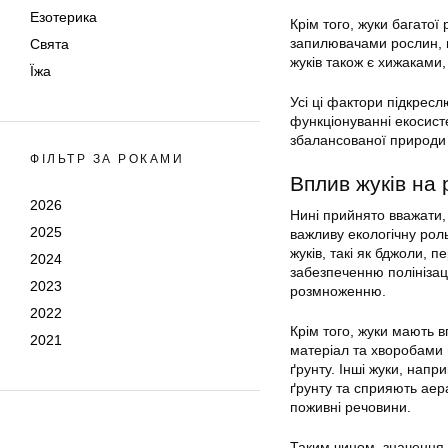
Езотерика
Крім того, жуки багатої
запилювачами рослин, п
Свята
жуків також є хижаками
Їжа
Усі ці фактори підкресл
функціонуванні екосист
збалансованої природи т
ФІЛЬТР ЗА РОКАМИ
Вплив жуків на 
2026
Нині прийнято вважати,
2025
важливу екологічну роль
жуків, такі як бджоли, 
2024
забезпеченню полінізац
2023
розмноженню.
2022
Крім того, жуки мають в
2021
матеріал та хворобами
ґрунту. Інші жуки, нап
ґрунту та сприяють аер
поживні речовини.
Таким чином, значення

^^^^^^^^

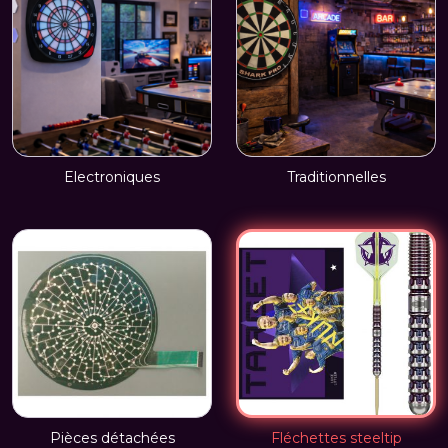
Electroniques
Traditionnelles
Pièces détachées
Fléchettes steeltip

^^^^^^^^

→ **TASK STATEMENT**
Among the entries above, the line containing "Traditionnelles", the line containing "Fléchettes steeltip", and all lines between them are to be restated word for word; nothing else belongs in the reply.

→ **COMPLETED EXERCISE**
Traditionnelles
Pièces détachées
Fléchettes steeltip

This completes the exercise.